By Col. Deborah B. GraysMay 21, 2009
Fort McPherson & Fort Gillem
When you think of Memorial Day, what comes to mind' For those who work, it may mean a three-day weekend; for kids, it may mean the local swimming pool opens; for others, it means barbecue in the backyard or family gatherings as the unofficial beginning of summer.
Memorial Day was officially proclaimed May 5, 1868, by Gen. John Logan, national commander of the Grand Army of the Republic, as a day to remember those who died during the Civil War.
It was originally known as "Decoration Day" and was first observed May 30, 1868. Until 1971, Memorial Day was observed each year on May 30; it now falls on the last Monday of May and recognizes all Americans who have died in military service. Many fire and police departments also observe Memorial Day to recognize their own fallen members.
Since the events of Sept. 11, 2001, Memorial Day has taken on a new meaning for many Americans. Each of us probably knows at least one servicemember who has died serving our country, and others who remain in harm's way today.
The flags decorating the tombstones at Arlington Cemetery and others around the country on this Memorial Day honor Americans who have died all over the world in service to our great nation.
These gravesites are no longer those of only our fathers and grandfathers - they are our brothers and sisters, our husbands and wives, our children and our friends.
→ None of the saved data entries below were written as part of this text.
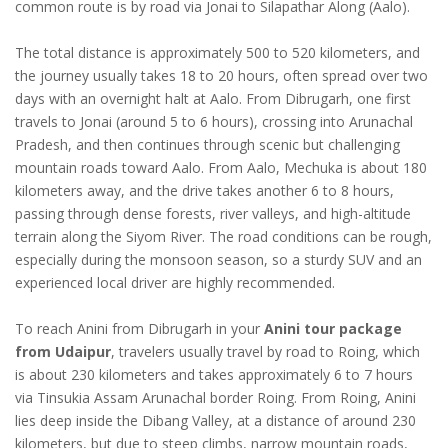
common route is by road via Jonai to Silapathar Along (Aalo).
The total distance is approximately 500 to 520 kilometers, and
the journey usually takes 18 to 20 hours, often spread over two
days with an overnight halt at Aalo. From Dibrugarh, one first
travels to Jonai (around 5 to 6 hours), crossing into Arunachal
Pradesh, and then continues through scenic but challenging
mountain roads toward Aalo. From Aalo, Mechuka is about 180
kilometers away, and the drive takes another 6 to 8 hours,
passing through dense forests, river valleys, and high-altitude
terrain along the Siyom River. The road conditions can be rough,
especially during the monsoon season, so a sturdy SUV and an
experienced local driver are highly recommended.
To reach Anini from Dibrugarh in your
Anini tour package
from Udaipur
, travelers usually travel by road to Roing, which
is about 230 kilometers and takes approximately 6 to 7 hours
via Tinsukia Assam Arunachal border Roing. From Roing, Anini
lies deep inside the Dibang Valley, at a distance of around 230
kilometers, but due to steep climbs, narrow mountain roads,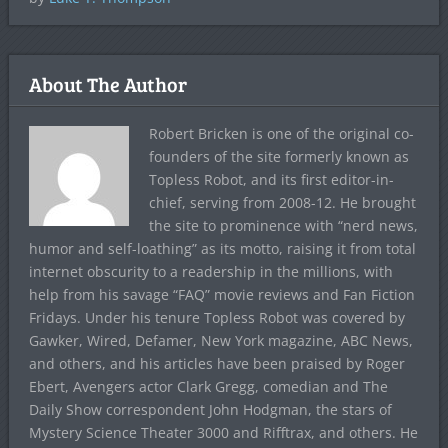
About The Author
Robert Bricken is one of the original co-
founders of the site formerly known as
Topless Robot, and its first editor-in-
chief, serving from 2008-12. He brought
the site to prominence with “nerd news,
humor and self-loathing” as its motto, raising it from total
internet obscurity to a readership in the millions, with
help from his savage “FAQ” movie reviews and Fan Fiction
Fridays. Under his tenure Topless Robot was covered by
Gawker, Wired, Defamer, New York magazine, ABC News,
and others, and his articles have been praised by Roger
Ebert, Avengers actor Clark Gregg, comedian and The
Daily Show correspondent John Hodgman, the stars of
Mystery Science Theater 3000 and Rifftrax, and others. He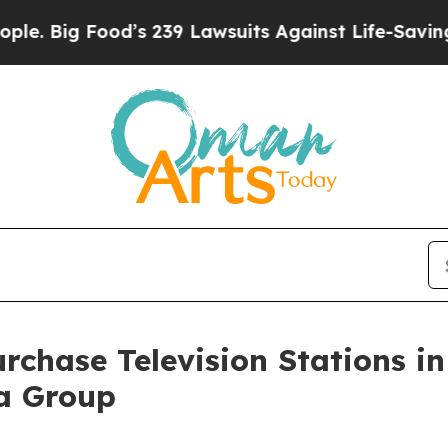
g Food’s 239 Lawsuits Against Life-Saving Polici
rchase Television Stations i
ia Group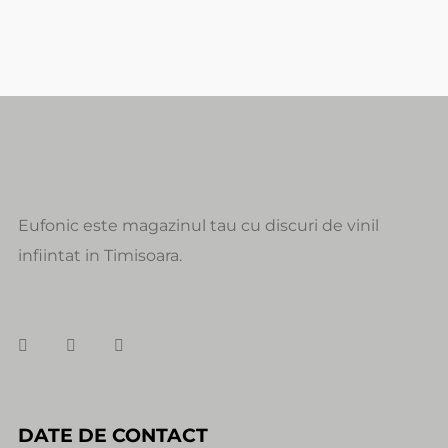
Eufonic este magazinul tau cu discuri de vinil
infiintat in Timisoara.
DATE DE CONTACT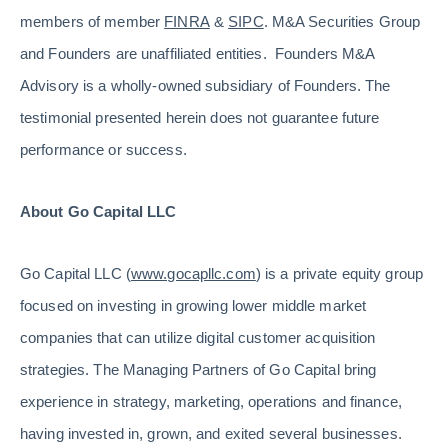
members of member
FINRA
&
SIPC
. M&A Securities Group
and Founders are unaffiliated entities. Founders M&A
Advisory is a wholly-owned subsidiary of Founders. The
testimonial presented herein does not guarantee future
performance or success.
About Go Capital LLC
Go Capital LLC (
www.gocapllc.com
) is a private equity group
focused on investing in growing lower middle market
companies that can utilize digital customer acquisition
strategies. The Managing Partners of Go Capital bring
experience in strategy, marketing, operations and finance,
having invested in, grown, and exited several businesses.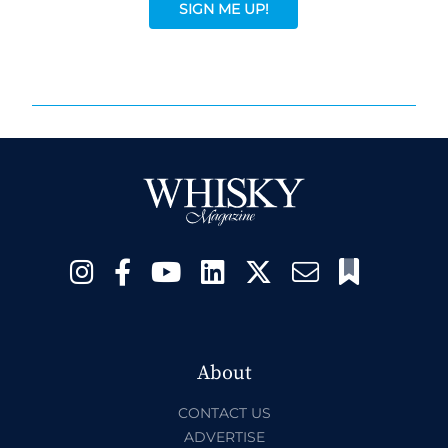
SIGN ME UP!
About
CONTACT US
ADVERTISE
It is these Americans to whom Memorial Day is dedicated and whom I ask you to remember on this Memorial Day.
Memorial Day also marks the start of the "101 Critical Days of Summer," during which off-duty injuries and fatalities tend to increase.
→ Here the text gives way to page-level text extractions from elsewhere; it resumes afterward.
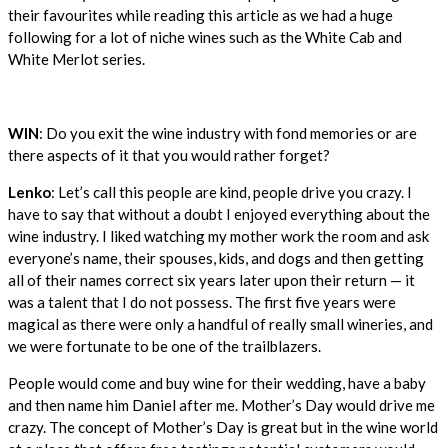
their favourites while reading this article as we had a huge
following for a lot of niche wines such as the White Cab and
White Merlot series.
WIN
: Do you exit the wine industry with fond memories or are
there aspects of it that you would rather forget?
Lenko
: Let’s call this people are kind, people drive you crazy. I
have to say that without a doubt I enjoyed everything about the
wine industry. I liked watching my mother work the room and ask
everyone’s name, their spouses, kids, and dogs and then getting
all of their names correct six years later upon their return — it
was a talent that I do not possess. The first five years were
magical as there were only a handful of really small wineries, and
we were fortunate to be one of the trailblazers.
People would come and buy wine for their wedding, have a baby
and then name him Daniel after me. Mother’s Day would drive me
crazy. The concept of Mother’s Day is great but in the wine world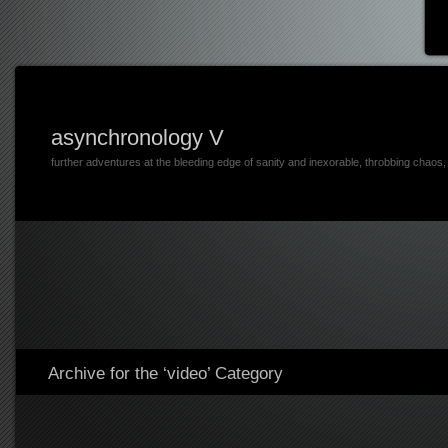
asynchronology V
further adventures at the bleeding edge of sanity and inexorable, throbbing chaos
Archive for the ‘video’ Category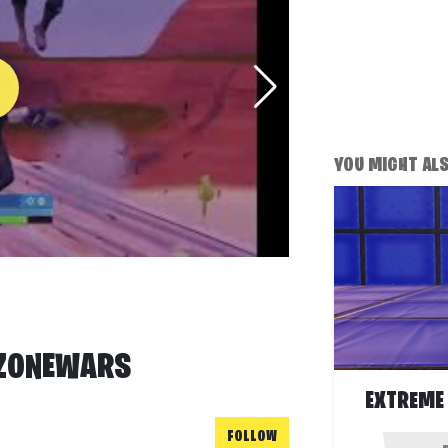
YOU MIGHT ALSO
 ZONEWARS
EXTREME 
FOLLOW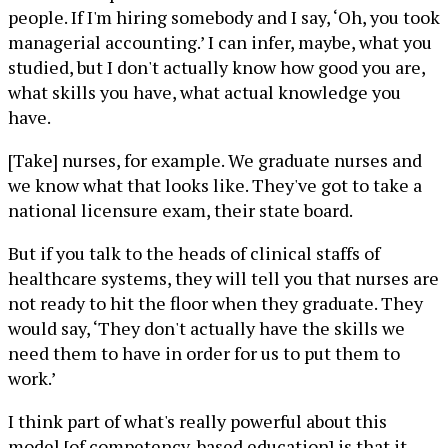
people. If I'm hiring somebody and I say, ‘Oh, you took
managerial accounting.’ I can infer, maybe, what you
studied, but I don't actually know how good you are,
what skills you have, what actual knowledge you
have.
[Take] nurses, for example. We graduate nurses and
we know what that looks like. They've got to take a
national licensure exam, their state board.
But if you talk to the heads of clinical staffs of
healthcare systems, they will tell you that nurses are
not ready to hit the floor when they graduate. They
would say, ‘They don't actually have the skills we
need them to have in order for us to put them to
work.’
I think part of what's really powerful about this
model [of competency-based education] is that it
As a fellow Soldier, I ask each of you to honor your fallen brothers and sisters in arms by taking care of yourselves and your Families and exercising safety and care in all you do.
Those whose graves are adorned with flags this Memorial Day are gone forever; honor them this weekend through your actions and decisions so that you may continue to wear the uniform of the nation they died serving.
Americans observe Memorial Day in many different ways, including a national moment of remembrance at 3 p.m., flying the American flag at quarter-staff from dawn until noon local time, placing flags on each gravesite at national cemeteries, local parades and other community activities.
This Memorial Day, I encourage you to observe the holiday by doing three things: one, take a moment to remember the sacrifices of those who died wearing the uniform you wear or have worn; two, enjoy the friends and family who have supported you in your service to the nation; and three, come back safely.